Добавить в цитаты Настройки чтения

Страница 1 из 5

Аверинцев С.С.

Золото в системе символов ранневизантийской культуры

То эстетическое сознание, которое начало свою жизнь в эпоху Ренессанса и окончательно сформировалось к XIX веку, не слишком высоко ставит работу с драгоценными материалами. Оно не разрешает живописцу иметь на своей палитре разведенное золото, а скульптору — вставлять своим статуям глаза из самоцветов, как в свое время поступали греческие мастера. С золотом и благородными камнями имеет дело только ремесленник или полуремесленник особой квалификации, которого называют ювелиром и разве что в порядке снисходительного преувеличения причисляют к художникам. И эта дистанция между «художественной промышленностью» и собственно искусством в течение веков неуклонно возрастала.
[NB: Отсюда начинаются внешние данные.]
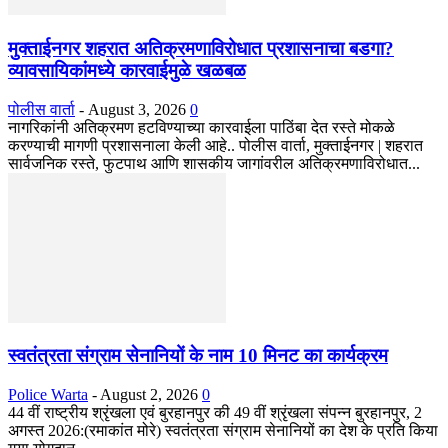
मुक्ताईनगर शहरात अतिक्रमणाविरोधात प्रशासनाचा बडगा?
व्यावसायिकांमध्ये कारवाईमुळे खळबळ
पोलीस वार्ता
-
August 3, 2026
0
नागरिकांनी अतिक्रमण हटविण्याच्या कारवाईला पाठिंबा देत रस्ते मोकळे
करण्याची मागणी प्रशासनाला केली आहे.. पोलीस वार्ता, मुक्ताईनगर | शहरात
सार्वजनिक रस्ते, फुटपाथ आणि शासकीय जागांवरील अतिक्रमणाविरोधात...
स्वतंत्रता संग्राम सेनानियों के नाम 10 मिनट का कार्यक्रम
Police Warta
-
August 2, 2026
0
44 वीं राष्ट्रीय श्रृंखला एवं बुरहानपुर की 49 वीं श्रृंखला संपन्न बुरहानपुर, 2
अगस्त 2026:(रमाकांत मोरे) स्वतंत्रता संग्राम सेनानियों का देश के प्रति किया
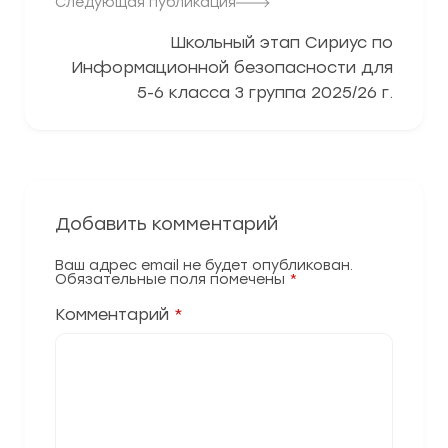
Следующая публикация
Школьный этап Сириус по
Информационной безопасности для
5-6 класса 3 группа 2025/26 г.
Добавить комментарий
Ваш адрес email не будет опубликован.
Обязательные поля помечены
*
Комментарий
*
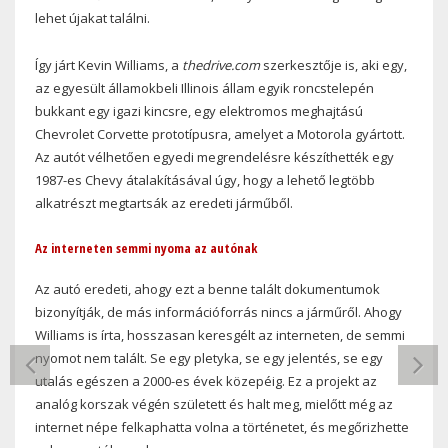
lehet újakat találni.
Így járt Kevin Williams, a
thedrive.com
szerkesztője is, aki egy,
az egyesült államokbeli Illinois állam egyik roncstelepén
bukkant egy igazi kincsre, egy elektromos meghajtású
Chevrolet Corvette prototípusra, amelyet a Motorola gyártott.
Az autót vélhetően egyedi megrendelésre készíthették egy
1987-es Chevy átalakításával úgy, hogy a lehető legtöbb
alkatrészt megtartsák az eredeti járműből.
Az interneten semmi nyoma az autónak
Az autó eredeti, ahogy ezt a benne talált dokumentumok
bizonyítják, de más információforrás nincs a járműről. Ahogy
Williams is írta, hosszasan keresgélt az interneten, de semmi
nyomot nem talált. Se egy pletyka, se egy jelentés, se egy
PREVIOUS
N
utalás egészen a 2000-es évek közepéig. Ez a projekt az
analóg korszak végén született és halt meg, mielőtt még az
internet népe felkaphatta volna a történetet, és megőrizhette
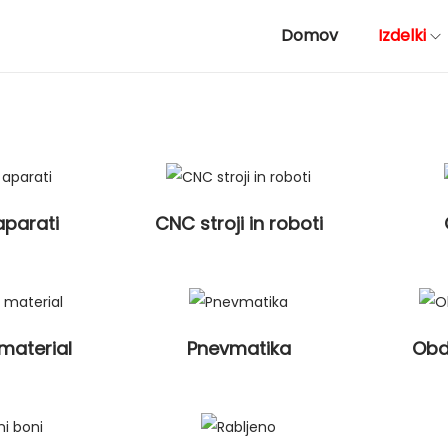
Domov
Izdelki
 aparati
CNC stroji in roboti
 material
Pnevmatika
Obd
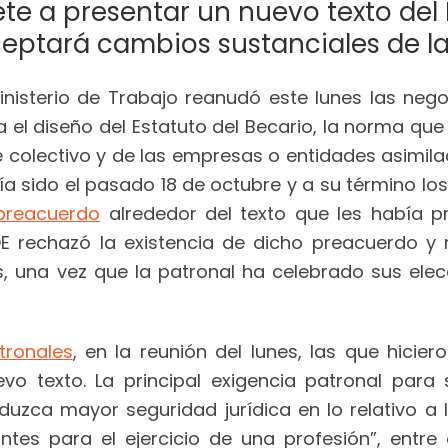
e a presentar un nuevo texto del 
eptará cambios sustanciales de la
Ministerio de Trabajo reanudó este lunes las neg
a el diseño del Estatuto del Becario, la norma qu
e colectivo y de las empresas o entidades asimila
ía sido el pasado 18 de octubre y a su término lo
preacuerdo
alrededor del texto que les había p
E rechazó la existencia de dicho preacuerdo y 
, una vez que la patronal ha celebrado sus elec
tronales
, en la reunión del lunes, las que hici
vo texto. La principal exigencia patronal par
uzca mayor seguridad jurídica en lo relativo a 
antes para el ejercicio de una profesión”, entr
Дюрер еще мог делать эскизы для ювелиров, и эта его деятельность не представляет собой решительно ничего инородного сравнительно с внутренним складом живописи и графики этого сына золотых дел мастера, для Рембрандта это было бы невозможно. Бенвенуто Челлини — не совсем полноправный, но все же собрат Микеланджело, духовная дистанция между мастерами перламутровых табакерок и Ватто уже существенно определеннее, но что сказать о ювелирах, обслуживавших европейского буржуа в героические времена Сезанна и Родена? Это уже никак не «меньшие братья» современных им художников, но существа, принадлежащие совсем другому миру, другому порядку вещей. Дело здесь не просто в том, что деградировал ювелир, но прежде всегов том, что изменил свою сущность художник, что искусство

вышло из наивно-служебных отношений к жизненному феномену праздника (будь то культовый, «карнавальный», придворный или бюргерский праздник). Реставраторские усилия романтики и ее поздних отголосков — вплоть до У. Морриса, мечтавшего о мусорщике-эстете в златотканой одежде, до английских «прерафаэлитов» и немецкого «югендштиля» — пропали втуне: живописца и ваятеля не удалось вернуть в средневековый цех и принудить побрататься с золотых дел мастером. Коренные эстетические аксиомы Нового времени воспрещают принимать до конца всерьез такое художественное изделие, в облик которого входит слишком вещественный, навязчиво-роскошный, чувственно-гипнотизирующий блеск золота и драгоценных камней. Изделие это может быть «искусным», «стильным», «изящным»; каким оно не может быть, так это «значительным»; оно ничего не «значит». К нему приложима категория «изящного»,в лучшем случае «прекрасного», но только не категория «возвышенного». Ему не дано вместить в себя духовную проблематику в сколько-нибудь ответственном смысле этих слов.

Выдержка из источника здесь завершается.